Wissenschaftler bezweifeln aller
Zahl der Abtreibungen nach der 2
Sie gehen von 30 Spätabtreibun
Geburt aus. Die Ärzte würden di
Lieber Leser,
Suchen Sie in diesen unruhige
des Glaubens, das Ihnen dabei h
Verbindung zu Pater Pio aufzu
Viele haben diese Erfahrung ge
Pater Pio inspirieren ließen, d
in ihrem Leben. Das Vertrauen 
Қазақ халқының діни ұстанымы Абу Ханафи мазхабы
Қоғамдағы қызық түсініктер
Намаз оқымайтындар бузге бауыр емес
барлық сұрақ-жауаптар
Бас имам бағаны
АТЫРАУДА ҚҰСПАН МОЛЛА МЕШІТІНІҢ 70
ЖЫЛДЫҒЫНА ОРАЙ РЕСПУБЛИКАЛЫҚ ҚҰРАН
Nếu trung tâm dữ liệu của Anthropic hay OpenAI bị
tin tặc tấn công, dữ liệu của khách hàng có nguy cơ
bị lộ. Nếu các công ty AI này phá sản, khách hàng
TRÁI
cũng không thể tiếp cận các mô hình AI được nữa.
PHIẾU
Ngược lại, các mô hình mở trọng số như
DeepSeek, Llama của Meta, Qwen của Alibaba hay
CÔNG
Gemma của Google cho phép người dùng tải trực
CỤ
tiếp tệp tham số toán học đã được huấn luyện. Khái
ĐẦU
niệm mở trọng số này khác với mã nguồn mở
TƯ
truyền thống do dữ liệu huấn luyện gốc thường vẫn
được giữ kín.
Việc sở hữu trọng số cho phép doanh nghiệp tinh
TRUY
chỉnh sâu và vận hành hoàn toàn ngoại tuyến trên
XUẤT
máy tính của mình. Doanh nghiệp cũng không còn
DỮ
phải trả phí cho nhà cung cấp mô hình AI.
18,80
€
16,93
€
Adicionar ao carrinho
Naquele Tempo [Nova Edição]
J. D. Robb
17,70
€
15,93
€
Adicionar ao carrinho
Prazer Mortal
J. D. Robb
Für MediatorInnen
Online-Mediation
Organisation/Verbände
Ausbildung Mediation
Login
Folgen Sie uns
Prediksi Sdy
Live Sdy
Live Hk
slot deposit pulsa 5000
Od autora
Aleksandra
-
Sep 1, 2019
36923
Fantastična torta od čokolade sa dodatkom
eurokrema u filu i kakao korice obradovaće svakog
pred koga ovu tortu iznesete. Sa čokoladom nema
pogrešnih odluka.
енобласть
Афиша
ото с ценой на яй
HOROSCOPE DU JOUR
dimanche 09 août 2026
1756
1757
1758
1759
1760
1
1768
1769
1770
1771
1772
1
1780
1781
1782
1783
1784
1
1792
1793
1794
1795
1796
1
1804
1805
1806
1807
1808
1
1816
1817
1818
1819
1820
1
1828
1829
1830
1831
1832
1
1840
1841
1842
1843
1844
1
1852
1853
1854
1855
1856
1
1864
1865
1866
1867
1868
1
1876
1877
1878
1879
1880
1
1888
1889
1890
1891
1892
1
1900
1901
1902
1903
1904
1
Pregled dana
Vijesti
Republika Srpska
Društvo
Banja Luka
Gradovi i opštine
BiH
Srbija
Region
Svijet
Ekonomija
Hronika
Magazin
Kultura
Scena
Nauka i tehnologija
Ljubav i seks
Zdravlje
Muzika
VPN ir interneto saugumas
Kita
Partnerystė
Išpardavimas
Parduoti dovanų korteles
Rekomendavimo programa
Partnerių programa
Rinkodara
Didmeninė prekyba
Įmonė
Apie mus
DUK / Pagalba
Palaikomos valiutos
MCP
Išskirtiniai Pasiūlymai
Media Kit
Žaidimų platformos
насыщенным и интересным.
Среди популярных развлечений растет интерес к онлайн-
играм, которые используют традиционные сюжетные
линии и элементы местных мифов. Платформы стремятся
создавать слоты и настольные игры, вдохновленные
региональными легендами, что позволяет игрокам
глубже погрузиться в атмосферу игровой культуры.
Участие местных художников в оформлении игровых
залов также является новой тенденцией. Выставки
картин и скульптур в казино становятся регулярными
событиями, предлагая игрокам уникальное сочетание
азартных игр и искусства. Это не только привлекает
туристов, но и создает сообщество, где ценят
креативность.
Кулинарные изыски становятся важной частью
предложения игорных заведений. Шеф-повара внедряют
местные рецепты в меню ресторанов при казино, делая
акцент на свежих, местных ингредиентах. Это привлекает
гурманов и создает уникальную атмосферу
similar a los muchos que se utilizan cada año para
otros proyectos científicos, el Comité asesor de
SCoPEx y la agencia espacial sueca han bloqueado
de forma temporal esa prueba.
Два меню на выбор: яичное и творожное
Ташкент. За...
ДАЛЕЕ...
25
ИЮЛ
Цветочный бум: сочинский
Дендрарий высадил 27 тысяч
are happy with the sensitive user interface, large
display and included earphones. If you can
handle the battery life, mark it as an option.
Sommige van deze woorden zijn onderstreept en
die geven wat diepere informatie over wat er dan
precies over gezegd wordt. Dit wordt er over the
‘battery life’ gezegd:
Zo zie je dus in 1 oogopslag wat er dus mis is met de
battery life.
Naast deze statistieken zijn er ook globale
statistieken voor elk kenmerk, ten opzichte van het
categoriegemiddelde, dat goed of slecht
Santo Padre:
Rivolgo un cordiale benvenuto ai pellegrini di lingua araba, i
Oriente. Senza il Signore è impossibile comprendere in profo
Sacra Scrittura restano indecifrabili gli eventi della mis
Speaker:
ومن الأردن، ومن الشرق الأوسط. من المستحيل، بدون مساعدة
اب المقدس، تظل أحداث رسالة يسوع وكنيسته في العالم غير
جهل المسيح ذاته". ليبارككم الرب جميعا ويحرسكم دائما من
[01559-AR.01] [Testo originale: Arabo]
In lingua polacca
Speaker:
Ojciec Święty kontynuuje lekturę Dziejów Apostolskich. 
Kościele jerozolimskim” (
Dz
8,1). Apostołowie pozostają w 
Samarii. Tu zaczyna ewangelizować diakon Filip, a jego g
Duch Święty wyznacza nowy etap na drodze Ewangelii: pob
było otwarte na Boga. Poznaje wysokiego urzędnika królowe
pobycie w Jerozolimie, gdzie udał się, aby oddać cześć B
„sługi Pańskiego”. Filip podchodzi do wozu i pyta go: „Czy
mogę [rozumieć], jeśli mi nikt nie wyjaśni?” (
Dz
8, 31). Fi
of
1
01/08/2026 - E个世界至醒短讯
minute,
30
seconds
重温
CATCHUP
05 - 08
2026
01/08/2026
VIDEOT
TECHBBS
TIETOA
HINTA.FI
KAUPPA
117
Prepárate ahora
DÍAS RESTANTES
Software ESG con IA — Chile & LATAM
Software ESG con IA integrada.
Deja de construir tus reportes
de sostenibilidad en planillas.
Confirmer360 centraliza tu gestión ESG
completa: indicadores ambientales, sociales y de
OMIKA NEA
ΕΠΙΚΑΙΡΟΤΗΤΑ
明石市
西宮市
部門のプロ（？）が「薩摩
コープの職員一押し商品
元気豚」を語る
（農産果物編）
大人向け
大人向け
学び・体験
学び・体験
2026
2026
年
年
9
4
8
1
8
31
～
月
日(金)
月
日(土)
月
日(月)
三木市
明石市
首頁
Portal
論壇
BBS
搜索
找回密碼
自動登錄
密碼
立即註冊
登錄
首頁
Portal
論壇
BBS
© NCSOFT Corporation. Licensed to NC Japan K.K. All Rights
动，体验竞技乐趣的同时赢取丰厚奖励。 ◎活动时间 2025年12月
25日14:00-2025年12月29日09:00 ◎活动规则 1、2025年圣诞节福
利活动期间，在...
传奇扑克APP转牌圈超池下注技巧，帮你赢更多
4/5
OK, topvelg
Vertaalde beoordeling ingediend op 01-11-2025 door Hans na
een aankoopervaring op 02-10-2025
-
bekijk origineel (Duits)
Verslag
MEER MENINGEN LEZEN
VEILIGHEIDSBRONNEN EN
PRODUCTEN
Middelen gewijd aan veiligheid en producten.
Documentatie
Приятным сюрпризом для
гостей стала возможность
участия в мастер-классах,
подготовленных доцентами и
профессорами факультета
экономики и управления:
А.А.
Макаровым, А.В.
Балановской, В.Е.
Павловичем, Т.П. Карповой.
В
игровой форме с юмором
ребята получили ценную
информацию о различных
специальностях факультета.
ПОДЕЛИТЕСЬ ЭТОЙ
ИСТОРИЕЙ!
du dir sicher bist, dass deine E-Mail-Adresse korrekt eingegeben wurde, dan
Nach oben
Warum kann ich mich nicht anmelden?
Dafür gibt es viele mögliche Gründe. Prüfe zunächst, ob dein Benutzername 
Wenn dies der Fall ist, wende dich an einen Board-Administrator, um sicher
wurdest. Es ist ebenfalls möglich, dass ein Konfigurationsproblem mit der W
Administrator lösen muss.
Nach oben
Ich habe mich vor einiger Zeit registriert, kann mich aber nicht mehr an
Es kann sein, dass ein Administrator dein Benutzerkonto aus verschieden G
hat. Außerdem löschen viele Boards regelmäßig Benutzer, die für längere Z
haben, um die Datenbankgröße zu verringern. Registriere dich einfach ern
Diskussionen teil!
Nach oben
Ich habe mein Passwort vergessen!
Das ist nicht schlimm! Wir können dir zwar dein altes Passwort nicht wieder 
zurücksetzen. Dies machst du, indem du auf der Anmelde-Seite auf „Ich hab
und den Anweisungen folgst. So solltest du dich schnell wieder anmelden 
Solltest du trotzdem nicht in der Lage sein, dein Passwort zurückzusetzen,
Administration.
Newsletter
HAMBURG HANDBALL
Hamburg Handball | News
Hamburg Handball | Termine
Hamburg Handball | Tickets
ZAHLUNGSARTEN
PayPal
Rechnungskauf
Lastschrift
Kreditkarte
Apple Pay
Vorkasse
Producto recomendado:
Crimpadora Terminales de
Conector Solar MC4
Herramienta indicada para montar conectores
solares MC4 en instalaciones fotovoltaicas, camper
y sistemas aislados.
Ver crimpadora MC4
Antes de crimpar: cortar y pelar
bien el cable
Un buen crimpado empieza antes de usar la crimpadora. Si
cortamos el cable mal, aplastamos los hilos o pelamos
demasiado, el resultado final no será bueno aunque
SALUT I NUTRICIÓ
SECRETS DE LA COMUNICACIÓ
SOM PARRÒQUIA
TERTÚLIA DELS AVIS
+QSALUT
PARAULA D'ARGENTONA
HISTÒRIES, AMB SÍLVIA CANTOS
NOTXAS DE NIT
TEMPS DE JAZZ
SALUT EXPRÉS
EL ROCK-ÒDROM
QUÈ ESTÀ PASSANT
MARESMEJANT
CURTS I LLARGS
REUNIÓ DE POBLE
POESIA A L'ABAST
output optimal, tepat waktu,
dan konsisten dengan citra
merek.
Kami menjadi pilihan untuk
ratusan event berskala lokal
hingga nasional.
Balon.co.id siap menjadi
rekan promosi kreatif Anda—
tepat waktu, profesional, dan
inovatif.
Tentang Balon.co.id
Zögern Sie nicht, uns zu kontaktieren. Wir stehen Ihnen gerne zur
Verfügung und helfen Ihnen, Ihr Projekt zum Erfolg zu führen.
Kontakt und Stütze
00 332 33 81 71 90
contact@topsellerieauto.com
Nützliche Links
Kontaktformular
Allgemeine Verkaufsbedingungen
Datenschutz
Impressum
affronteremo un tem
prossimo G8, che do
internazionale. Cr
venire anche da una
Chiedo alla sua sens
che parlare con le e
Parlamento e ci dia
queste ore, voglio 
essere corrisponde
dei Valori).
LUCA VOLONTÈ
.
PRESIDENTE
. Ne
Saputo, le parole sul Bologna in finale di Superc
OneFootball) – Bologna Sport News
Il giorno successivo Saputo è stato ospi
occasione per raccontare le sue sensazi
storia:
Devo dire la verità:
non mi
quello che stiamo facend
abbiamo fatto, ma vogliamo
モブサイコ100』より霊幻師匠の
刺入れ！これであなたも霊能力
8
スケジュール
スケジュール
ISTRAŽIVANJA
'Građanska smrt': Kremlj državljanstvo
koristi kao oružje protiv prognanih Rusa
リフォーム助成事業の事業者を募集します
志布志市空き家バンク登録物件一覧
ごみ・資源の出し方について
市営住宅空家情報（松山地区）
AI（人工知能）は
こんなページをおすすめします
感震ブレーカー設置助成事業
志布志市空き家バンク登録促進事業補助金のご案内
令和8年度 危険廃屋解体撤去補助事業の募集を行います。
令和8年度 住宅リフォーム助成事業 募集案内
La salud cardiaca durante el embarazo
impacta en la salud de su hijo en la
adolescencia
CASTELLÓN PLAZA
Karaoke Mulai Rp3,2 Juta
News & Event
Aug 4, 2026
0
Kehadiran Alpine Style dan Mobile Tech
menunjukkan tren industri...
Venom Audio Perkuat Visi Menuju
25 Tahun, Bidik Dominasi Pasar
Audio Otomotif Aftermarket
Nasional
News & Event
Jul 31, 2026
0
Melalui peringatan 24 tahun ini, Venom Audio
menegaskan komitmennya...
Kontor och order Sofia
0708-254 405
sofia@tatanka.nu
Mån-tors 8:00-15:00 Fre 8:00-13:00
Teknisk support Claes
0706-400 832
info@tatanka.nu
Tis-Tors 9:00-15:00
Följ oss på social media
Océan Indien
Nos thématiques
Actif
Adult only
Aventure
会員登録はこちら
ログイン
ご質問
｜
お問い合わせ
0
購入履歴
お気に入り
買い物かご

☆ ☆ ☆ ☆ ☆

== Work task ==
Precisely the lines between those holding "een aankoopervaring op 02-10-2025" and "Dafür gibt es", inclusive, are to be reproduced from the listing above, with nothing added.

== Answer to this problem ==
een aankoopervaring op 02-10-2025
-
bekijk origineel (Duits)
Verslag
MEER MENINGEN LEZEN
VEILIGHEIDSBRONNEN EN
PRODUCTEN
Middelen gewijd aan veiligheid en producten.
Documentatie
Приятным сюрпризом для
гостей стала возможность
участия в мастер-классах,
подготовленных доцентами и
профессорами факультета
экономики и управления:
А.А.
Макаровым, А.В.
Балановской, В.Е.
Павловичем, Т.П. Карповой.
В
игровой форме с юмором
ребята получили ценную
информацию о различных
специальностях факультета.
ПОДЕЛИТЕСЬ ЭТОЙ
ИСТОРИЕЙ!
du dir sicher bist, dass deine E-Mail-Adresse korrekt eingegeben wurde, dan
Nach oben
Warum kann ich mich nicht anmelden?
Dafür gibt es viele mögliche Gründe. Prüfe zunächst, ob dein Benutzername 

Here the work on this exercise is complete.